Saved data entries:

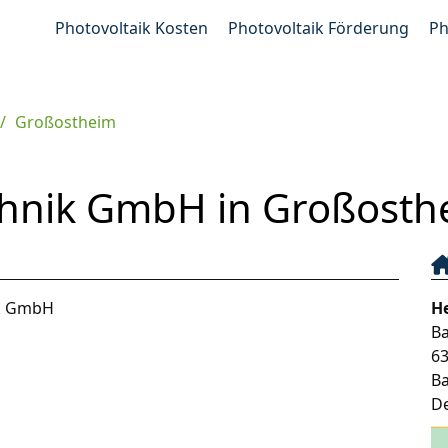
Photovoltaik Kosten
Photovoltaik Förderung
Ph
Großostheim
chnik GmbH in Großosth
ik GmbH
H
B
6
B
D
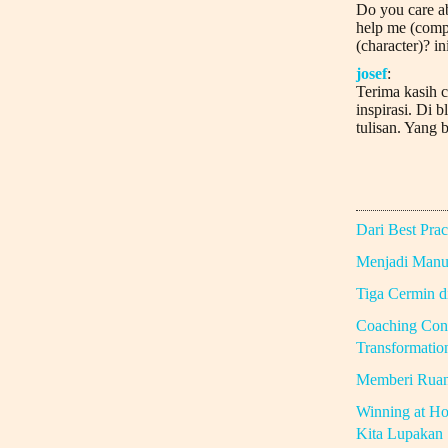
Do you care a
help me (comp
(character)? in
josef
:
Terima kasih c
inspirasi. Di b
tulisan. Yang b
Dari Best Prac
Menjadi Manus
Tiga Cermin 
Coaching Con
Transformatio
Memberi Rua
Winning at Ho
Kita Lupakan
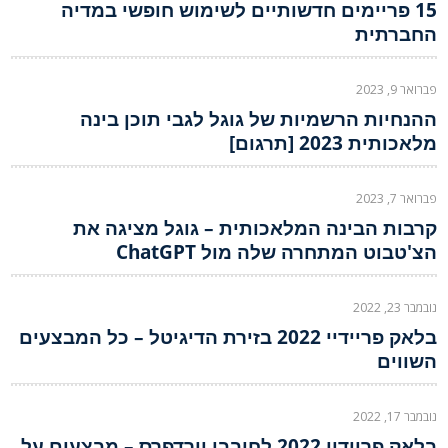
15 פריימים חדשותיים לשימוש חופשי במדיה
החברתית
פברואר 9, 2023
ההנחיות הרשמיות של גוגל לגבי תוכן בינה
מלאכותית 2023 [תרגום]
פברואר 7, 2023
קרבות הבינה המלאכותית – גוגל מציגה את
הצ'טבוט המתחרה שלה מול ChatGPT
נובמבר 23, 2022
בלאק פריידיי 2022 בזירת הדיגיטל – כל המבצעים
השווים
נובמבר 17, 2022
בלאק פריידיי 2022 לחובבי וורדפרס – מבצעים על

--

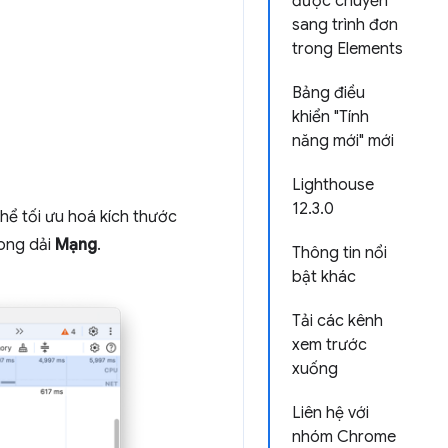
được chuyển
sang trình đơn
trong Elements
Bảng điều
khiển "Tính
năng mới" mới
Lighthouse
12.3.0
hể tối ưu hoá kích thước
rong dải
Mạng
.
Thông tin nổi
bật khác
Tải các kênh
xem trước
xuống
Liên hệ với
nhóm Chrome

**TASK GOAL**.
Your answer should be a single number: the count of lines above with the word "פריידיי".

**EXERCISE RESULT**.
2